▸ **Source records**:
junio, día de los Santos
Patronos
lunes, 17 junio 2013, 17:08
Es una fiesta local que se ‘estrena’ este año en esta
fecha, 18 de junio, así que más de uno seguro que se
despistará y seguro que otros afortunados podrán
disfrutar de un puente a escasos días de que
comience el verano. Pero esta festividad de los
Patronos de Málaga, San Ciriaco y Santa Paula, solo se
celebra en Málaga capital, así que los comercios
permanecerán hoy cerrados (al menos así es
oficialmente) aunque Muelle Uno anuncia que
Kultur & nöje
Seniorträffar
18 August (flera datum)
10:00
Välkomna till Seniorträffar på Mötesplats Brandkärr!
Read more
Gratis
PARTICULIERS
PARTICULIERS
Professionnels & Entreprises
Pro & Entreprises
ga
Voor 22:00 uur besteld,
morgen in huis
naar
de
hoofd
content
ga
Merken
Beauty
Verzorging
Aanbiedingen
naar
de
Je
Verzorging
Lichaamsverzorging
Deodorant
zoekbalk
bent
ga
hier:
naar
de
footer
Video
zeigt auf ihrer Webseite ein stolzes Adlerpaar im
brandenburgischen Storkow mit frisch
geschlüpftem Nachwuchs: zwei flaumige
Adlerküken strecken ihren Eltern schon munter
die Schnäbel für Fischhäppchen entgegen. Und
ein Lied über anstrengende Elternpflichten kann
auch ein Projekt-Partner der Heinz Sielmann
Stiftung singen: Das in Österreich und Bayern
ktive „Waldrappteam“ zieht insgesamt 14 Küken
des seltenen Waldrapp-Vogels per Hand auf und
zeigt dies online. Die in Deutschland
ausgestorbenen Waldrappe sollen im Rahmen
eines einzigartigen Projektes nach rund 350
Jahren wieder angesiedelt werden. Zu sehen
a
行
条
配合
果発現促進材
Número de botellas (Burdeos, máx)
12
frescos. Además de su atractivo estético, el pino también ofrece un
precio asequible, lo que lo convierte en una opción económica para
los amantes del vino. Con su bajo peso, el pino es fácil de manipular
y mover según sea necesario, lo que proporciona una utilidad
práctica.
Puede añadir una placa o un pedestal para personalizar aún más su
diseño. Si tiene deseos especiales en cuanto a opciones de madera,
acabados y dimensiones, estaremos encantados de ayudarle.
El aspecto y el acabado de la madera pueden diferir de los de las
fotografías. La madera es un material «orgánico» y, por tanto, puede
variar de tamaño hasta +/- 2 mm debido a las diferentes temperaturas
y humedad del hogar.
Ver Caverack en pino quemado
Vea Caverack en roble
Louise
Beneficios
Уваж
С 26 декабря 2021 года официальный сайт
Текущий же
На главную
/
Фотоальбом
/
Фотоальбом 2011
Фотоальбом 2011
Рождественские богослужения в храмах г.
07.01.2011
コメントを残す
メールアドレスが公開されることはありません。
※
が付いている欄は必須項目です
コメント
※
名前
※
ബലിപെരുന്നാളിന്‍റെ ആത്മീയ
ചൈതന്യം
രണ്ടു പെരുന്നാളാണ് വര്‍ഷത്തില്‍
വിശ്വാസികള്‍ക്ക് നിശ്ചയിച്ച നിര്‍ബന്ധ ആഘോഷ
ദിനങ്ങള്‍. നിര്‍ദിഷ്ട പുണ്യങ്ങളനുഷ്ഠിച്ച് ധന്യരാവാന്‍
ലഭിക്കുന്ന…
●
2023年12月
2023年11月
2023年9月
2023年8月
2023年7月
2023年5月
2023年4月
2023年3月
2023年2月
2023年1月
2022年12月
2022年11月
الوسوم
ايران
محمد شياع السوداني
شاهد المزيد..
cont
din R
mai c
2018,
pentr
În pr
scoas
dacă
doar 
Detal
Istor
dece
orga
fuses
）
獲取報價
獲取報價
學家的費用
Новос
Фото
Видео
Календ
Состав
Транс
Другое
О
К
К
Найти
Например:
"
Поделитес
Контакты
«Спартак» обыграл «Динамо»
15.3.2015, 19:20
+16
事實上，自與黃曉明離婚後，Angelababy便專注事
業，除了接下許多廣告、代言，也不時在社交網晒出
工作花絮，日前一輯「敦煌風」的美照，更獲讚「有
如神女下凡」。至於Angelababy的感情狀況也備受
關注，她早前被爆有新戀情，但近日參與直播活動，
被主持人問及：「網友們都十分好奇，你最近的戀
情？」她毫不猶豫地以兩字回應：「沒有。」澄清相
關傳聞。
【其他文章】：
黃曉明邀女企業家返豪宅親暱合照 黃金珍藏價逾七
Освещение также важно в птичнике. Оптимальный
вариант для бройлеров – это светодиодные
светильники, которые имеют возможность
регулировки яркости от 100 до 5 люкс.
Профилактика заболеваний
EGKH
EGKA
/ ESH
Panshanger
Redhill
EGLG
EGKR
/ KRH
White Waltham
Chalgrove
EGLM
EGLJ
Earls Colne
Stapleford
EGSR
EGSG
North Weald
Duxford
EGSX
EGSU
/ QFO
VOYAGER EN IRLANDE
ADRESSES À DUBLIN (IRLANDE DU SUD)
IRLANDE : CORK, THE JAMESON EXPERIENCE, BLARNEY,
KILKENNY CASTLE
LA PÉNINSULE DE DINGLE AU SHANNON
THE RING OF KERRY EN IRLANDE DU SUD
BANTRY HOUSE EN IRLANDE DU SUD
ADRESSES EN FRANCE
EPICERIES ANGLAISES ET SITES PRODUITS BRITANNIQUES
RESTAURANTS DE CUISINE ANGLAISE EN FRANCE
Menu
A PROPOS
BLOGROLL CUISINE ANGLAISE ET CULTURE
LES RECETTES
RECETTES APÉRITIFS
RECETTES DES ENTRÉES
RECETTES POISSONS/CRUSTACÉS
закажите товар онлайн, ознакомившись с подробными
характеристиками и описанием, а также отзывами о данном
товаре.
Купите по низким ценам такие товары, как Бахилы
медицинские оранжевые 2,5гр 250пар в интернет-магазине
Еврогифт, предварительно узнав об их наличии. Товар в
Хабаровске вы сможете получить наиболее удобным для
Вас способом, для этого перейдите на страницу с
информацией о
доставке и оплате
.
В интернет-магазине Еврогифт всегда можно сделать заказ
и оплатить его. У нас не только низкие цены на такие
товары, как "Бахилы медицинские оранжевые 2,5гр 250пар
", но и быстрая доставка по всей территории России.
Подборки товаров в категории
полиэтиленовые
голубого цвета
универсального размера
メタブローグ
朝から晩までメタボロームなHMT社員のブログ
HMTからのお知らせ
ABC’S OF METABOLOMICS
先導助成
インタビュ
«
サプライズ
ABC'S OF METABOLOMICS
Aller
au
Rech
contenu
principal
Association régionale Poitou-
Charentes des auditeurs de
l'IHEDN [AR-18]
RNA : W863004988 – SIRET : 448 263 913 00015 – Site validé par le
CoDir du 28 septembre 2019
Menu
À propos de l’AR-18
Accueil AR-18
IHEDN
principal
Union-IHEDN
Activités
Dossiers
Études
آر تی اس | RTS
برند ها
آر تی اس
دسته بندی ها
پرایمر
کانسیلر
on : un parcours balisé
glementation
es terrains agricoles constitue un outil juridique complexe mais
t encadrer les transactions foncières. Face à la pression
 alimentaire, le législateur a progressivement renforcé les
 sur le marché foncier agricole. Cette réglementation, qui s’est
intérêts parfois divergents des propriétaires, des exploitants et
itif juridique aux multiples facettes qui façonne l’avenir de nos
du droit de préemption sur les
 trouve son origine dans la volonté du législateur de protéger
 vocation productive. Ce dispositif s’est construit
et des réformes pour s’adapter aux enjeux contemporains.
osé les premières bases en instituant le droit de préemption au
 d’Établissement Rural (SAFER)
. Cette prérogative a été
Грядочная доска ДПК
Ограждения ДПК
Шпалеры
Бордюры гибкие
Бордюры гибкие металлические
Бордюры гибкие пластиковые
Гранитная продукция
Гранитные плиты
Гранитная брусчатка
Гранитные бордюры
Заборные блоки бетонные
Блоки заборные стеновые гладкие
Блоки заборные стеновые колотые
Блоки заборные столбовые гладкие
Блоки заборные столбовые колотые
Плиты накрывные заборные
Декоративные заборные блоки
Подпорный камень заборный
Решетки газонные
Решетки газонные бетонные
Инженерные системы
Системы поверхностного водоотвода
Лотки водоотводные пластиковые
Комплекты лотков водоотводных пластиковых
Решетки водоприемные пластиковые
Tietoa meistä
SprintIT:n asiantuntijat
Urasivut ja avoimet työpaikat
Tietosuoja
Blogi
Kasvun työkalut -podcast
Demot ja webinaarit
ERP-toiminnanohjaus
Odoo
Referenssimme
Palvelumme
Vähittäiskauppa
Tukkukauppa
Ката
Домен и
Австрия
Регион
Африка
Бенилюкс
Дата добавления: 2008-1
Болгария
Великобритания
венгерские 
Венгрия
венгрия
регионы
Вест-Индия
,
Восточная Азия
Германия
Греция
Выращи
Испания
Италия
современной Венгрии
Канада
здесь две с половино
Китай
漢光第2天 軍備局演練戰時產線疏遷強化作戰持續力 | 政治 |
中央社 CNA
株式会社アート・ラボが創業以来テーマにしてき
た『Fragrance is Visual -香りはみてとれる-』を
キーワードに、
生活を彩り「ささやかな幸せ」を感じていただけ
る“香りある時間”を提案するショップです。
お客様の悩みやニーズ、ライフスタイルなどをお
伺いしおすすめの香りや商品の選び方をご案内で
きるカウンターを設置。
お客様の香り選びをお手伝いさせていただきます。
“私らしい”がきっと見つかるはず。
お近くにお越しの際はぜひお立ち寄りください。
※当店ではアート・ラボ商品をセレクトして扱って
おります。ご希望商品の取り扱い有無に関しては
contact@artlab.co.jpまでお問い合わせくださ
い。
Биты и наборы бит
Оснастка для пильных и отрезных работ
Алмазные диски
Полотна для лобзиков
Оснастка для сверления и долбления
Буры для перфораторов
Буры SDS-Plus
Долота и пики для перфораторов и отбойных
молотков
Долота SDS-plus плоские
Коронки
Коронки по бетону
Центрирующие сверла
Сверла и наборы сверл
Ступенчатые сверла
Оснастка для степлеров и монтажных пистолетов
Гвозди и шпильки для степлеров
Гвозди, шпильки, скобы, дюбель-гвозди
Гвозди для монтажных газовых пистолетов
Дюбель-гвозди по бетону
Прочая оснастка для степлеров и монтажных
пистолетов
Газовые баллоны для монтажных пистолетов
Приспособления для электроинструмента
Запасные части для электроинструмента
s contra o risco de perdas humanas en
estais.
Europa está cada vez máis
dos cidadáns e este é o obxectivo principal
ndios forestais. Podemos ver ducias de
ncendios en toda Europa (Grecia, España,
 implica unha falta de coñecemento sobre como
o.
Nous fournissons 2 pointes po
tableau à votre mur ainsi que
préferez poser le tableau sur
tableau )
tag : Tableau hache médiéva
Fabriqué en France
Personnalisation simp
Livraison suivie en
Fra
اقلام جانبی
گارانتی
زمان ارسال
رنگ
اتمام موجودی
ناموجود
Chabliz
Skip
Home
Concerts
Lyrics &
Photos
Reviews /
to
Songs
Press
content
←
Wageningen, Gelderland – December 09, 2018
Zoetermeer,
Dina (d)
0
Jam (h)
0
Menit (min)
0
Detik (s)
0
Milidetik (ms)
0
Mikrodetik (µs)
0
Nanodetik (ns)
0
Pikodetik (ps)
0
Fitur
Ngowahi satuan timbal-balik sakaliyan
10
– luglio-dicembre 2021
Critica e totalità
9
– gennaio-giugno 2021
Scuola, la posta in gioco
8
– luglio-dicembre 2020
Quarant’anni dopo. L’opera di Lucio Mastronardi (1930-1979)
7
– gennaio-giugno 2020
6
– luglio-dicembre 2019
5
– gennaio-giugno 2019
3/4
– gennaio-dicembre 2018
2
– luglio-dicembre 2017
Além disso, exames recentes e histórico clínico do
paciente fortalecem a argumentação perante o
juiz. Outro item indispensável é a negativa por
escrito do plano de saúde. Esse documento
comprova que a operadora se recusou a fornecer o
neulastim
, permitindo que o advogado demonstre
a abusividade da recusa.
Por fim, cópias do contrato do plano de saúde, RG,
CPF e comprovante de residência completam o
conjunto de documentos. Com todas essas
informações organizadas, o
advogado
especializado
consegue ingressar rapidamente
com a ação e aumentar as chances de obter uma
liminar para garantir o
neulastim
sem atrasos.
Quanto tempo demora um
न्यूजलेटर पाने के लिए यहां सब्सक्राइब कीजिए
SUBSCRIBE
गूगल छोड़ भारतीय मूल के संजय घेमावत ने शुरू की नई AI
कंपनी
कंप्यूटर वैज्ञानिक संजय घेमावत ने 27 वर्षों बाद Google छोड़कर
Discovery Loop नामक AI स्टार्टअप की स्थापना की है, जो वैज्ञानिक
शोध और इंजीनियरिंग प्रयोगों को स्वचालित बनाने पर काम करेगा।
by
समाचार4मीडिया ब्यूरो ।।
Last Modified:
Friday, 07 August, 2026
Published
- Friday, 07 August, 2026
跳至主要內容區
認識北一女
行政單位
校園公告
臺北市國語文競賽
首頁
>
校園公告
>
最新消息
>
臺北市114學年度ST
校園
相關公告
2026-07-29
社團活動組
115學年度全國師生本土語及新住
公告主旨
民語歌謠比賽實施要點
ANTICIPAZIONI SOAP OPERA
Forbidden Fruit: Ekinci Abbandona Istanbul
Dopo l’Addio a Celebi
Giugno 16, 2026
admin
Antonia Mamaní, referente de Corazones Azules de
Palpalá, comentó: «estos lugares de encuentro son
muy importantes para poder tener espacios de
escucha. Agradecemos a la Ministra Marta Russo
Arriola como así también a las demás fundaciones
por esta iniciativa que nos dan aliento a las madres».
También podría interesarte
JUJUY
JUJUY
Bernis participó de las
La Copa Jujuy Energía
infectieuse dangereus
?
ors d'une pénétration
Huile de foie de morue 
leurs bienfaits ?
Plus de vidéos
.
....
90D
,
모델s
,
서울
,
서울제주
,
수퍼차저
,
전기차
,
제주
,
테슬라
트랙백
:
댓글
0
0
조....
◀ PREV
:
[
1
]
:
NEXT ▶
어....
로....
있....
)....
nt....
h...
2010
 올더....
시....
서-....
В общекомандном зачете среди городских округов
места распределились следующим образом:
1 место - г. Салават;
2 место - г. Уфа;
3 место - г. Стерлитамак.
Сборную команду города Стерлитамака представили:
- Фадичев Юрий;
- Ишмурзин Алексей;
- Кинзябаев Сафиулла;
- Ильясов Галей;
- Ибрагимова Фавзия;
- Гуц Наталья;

▸ **Assignment**: Using the entries above, return exactly the lines from the line with "de encuentro son" to the line with "ors d'une pénétration", counting both of those lines.

▸ **Your solution**:
Palpalá, comentó: «estos lugares de encuentro son
muy importantes para poder tener espacios de
escucha. Agradecemos a la Ministra Marta Russo
Arriola como así también a las demás fundaciones
por esta iniciativa que nos dan aliento a las madres».
También podría interesarte
JUJUY
JUJUY
Bernis participó de las
La Copa Jujuy Energía
infectieuse dangereus
?
ors d'une pénétration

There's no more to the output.